→ **Entries shown**
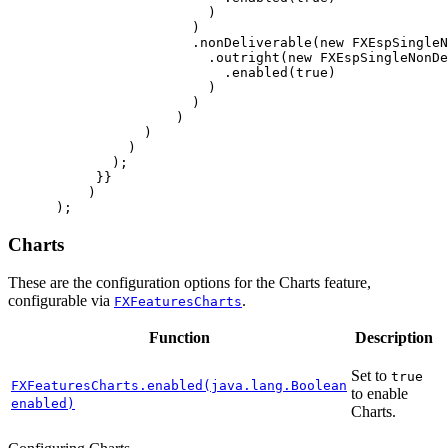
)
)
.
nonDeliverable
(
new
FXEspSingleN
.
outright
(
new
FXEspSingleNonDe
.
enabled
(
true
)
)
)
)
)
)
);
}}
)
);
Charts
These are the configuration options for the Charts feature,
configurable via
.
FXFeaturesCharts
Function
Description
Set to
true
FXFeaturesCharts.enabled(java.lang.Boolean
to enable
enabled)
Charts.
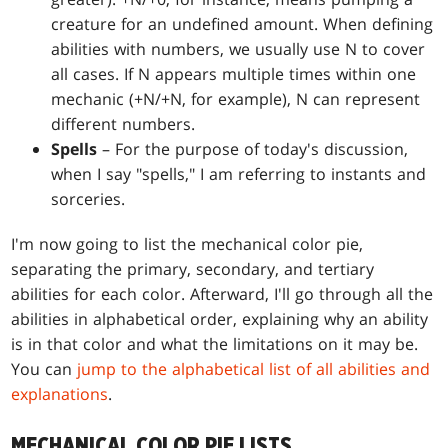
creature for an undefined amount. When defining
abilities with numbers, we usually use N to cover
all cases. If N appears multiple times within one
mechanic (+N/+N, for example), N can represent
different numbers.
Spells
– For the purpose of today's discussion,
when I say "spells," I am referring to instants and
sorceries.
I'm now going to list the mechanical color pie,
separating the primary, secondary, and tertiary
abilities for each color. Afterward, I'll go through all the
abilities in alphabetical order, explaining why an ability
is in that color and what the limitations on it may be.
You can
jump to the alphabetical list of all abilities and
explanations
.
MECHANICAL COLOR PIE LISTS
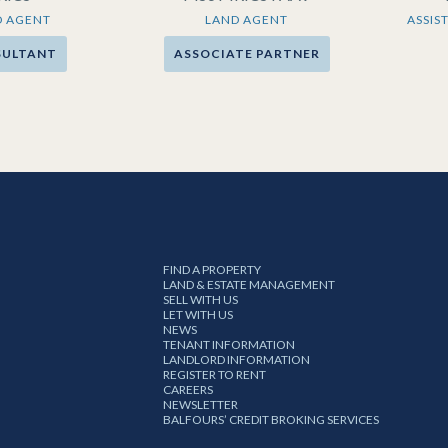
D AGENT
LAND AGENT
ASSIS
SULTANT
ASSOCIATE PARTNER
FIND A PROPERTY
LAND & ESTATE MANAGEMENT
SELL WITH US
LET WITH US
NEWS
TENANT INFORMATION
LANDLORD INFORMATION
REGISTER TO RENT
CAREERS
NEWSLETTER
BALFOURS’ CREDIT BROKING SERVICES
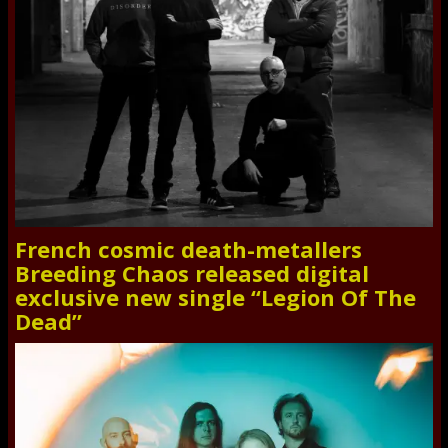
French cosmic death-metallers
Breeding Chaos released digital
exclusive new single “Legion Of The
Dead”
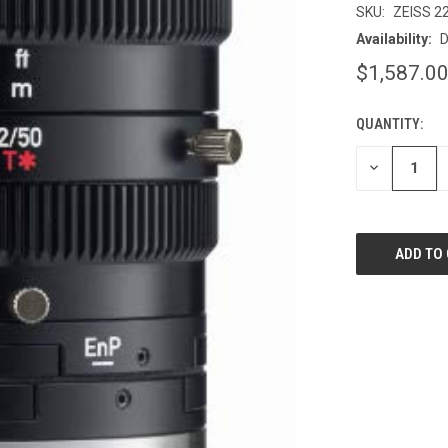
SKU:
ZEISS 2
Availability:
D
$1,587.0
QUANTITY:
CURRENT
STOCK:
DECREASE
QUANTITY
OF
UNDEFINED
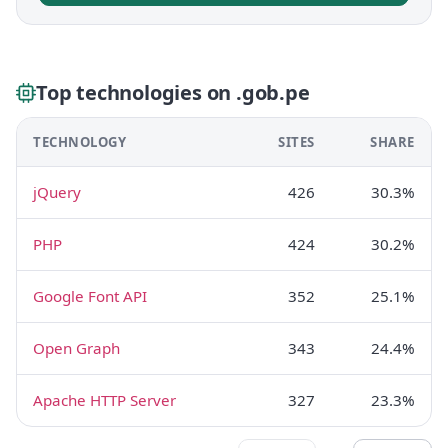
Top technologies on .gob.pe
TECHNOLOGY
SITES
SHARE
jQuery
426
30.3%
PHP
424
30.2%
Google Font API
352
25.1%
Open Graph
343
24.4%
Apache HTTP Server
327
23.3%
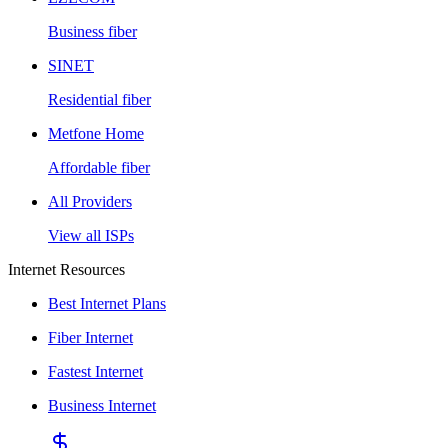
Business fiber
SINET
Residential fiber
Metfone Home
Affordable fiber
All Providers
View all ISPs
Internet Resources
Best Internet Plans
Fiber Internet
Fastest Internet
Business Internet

→ **Problem to work on**
Find the lines above that include the string "INFORMATION" and copy them.

→ **Exercise output**
TENANT INFORMATION
LANDLORD INFORMATION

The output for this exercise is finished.